▸ Assignment
Find every line below with the string "sounds" and pick it out.

▸ Stored records
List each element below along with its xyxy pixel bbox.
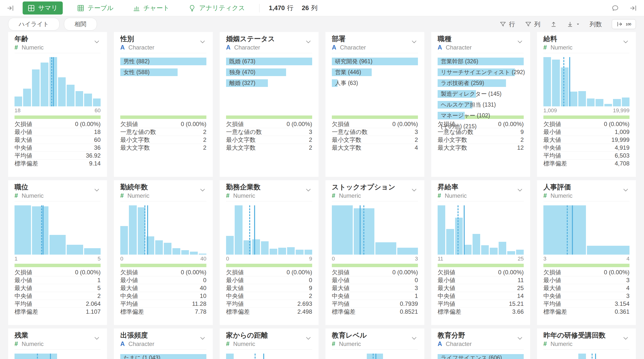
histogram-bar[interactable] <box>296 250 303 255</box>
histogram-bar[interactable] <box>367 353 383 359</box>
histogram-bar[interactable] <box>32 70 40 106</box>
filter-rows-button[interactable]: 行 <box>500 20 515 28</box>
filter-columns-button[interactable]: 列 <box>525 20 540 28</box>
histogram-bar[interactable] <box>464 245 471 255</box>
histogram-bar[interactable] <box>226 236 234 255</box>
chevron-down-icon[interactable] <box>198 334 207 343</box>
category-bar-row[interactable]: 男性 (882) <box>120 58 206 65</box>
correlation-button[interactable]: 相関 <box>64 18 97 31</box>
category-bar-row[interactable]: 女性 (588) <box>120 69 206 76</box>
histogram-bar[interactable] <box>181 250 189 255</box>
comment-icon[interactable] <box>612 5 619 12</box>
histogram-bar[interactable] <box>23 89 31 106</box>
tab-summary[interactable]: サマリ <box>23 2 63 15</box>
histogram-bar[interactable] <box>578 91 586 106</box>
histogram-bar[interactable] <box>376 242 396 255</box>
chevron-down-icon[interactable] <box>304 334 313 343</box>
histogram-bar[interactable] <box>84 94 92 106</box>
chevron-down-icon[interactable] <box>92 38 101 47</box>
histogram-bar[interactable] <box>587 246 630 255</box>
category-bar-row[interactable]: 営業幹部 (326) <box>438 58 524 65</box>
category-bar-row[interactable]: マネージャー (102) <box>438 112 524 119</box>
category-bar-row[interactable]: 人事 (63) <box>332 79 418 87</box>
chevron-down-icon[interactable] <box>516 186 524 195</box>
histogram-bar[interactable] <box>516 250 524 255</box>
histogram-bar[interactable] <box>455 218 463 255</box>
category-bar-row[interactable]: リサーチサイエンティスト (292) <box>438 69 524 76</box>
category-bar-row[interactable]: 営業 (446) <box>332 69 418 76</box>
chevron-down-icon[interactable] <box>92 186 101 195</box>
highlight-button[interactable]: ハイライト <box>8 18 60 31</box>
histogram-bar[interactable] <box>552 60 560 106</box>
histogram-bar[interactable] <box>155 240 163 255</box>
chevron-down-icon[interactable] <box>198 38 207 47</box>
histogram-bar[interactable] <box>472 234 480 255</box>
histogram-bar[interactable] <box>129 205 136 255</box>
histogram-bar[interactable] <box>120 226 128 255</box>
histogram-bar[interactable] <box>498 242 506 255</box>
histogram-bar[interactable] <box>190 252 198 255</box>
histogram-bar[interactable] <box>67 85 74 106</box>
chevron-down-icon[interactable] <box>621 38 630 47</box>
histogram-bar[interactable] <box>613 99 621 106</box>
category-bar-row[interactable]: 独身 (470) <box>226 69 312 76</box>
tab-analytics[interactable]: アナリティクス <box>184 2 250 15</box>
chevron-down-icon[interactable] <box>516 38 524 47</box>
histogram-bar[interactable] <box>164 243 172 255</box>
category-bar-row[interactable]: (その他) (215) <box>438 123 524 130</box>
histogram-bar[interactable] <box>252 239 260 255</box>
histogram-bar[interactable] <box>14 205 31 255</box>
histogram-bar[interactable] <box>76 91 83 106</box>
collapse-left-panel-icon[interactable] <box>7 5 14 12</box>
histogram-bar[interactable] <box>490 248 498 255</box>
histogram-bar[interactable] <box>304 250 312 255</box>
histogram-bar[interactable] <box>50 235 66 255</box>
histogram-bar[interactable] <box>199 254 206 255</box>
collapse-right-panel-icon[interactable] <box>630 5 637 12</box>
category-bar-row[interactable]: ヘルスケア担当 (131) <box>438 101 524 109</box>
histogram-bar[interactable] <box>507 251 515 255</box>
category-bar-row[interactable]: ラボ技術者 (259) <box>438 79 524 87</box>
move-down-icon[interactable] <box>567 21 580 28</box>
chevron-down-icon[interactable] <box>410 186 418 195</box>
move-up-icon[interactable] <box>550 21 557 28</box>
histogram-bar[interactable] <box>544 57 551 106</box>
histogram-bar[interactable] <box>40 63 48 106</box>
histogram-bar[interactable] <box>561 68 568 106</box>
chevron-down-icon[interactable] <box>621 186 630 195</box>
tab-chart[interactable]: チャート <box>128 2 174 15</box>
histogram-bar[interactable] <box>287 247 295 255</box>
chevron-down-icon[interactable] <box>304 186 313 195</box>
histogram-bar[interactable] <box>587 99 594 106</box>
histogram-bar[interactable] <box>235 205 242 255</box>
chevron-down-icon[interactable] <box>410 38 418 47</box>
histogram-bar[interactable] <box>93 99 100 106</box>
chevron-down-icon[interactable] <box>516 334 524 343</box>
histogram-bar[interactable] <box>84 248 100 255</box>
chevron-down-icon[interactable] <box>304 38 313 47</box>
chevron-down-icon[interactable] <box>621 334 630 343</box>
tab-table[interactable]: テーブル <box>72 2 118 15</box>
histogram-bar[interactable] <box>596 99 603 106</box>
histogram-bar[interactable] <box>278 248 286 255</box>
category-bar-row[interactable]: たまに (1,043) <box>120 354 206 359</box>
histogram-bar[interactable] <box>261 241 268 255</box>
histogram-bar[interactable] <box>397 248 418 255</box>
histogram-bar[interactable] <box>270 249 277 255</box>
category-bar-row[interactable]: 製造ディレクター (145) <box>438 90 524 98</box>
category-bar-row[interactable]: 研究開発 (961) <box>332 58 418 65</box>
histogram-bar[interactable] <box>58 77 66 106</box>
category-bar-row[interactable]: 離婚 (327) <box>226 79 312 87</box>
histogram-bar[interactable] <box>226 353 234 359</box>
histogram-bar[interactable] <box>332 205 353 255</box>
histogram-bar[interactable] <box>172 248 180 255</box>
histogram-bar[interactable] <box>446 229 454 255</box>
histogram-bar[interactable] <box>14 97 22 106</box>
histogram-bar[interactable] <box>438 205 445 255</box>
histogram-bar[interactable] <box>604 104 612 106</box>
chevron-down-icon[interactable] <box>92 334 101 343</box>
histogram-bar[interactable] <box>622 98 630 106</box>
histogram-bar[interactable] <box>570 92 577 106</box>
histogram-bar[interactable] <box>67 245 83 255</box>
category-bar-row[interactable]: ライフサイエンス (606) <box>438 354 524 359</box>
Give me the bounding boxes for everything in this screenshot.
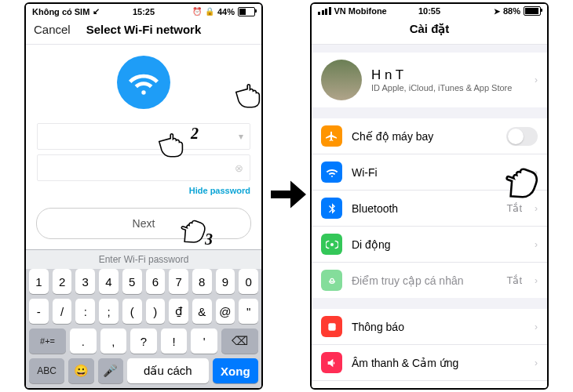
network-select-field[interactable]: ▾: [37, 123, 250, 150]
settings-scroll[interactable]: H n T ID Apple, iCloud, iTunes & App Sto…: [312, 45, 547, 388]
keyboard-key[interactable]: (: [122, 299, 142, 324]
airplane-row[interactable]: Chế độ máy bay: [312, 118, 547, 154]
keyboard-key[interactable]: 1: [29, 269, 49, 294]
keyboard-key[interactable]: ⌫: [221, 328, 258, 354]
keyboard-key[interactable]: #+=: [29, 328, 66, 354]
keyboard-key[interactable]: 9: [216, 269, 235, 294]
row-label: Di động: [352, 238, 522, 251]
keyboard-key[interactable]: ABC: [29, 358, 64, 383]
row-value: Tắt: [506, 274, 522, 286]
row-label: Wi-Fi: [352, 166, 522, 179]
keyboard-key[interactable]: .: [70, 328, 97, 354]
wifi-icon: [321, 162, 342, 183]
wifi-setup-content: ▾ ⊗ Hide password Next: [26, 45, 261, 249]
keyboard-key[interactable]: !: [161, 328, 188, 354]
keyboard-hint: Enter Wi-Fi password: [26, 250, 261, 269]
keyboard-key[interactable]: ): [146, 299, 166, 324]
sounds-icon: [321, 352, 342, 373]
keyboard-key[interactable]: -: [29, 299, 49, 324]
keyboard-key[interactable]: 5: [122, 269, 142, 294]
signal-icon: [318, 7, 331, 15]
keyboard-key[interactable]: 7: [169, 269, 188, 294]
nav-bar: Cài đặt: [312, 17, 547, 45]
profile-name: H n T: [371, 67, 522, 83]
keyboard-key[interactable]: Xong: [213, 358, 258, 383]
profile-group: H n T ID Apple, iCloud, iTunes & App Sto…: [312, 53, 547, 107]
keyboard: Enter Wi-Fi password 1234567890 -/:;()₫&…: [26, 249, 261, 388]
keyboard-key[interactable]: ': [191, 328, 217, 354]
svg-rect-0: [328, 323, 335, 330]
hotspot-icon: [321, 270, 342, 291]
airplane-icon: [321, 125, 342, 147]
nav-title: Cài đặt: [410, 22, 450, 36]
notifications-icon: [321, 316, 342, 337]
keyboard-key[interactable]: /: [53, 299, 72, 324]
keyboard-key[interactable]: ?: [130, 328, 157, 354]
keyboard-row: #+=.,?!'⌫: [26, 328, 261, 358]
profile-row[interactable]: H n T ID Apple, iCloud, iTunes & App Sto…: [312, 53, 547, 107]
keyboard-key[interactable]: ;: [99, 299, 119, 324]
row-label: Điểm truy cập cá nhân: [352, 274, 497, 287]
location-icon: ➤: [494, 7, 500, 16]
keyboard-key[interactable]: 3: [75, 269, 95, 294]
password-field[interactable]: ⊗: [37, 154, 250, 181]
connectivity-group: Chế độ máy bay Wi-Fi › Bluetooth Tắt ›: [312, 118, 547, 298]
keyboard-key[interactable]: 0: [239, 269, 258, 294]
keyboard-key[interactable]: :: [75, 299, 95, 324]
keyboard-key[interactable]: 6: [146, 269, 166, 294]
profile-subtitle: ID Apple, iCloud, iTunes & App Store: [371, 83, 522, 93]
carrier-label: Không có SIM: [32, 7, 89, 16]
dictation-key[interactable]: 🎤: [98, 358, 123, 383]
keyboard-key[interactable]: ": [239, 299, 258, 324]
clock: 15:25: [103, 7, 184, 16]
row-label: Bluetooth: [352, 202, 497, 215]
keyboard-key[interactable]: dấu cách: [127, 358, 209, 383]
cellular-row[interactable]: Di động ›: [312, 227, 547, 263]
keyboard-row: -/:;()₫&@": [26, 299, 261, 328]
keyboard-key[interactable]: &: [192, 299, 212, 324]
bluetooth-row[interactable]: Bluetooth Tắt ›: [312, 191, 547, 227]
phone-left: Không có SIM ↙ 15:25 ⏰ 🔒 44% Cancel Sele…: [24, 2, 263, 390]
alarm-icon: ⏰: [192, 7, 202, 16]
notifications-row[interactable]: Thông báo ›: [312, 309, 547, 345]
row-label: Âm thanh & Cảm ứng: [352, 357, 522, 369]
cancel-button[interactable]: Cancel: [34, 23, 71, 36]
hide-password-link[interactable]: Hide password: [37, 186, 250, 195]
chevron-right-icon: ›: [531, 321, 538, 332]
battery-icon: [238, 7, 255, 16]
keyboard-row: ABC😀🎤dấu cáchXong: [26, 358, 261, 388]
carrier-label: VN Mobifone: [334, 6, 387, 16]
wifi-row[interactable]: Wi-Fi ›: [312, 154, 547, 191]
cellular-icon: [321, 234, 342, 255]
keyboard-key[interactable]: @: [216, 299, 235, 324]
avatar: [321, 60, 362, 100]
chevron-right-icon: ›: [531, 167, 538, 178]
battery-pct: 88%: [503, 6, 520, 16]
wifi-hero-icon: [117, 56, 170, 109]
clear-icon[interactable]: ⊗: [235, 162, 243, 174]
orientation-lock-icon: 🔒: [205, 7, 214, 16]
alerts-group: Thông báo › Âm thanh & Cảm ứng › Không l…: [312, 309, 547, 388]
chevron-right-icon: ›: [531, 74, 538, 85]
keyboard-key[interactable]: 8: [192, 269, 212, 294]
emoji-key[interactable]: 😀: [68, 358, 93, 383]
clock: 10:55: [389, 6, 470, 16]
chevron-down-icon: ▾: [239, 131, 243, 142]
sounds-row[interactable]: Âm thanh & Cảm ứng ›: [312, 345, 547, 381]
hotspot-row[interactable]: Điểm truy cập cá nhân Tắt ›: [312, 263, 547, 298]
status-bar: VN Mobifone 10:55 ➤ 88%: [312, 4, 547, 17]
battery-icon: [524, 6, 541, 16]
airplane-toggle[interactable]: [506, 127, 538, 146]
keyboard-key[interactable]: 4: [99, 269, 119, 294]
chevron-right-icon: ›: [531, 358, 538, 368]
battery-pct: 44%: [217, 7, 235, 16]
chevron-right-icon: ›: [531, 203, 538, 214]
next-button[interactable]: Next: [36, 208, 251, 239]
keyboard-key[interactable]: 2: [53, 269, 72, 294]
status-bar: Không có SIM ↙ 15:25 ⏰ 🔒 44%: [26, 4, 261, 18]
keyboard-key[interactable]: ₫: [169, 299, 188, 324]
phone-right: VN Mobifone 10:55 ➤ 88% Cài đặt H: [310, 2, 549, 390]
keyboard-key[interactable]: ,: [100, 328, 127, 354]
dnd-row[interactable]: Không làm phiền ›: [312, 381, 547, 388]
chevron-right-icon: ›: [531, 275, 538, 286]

▸ Result of this task
sounds-icon: [321, 352, 342, 373]
sounds-row[interactable]: Âm thanh & Cảm ứng ›: [312, 345, 547, 381]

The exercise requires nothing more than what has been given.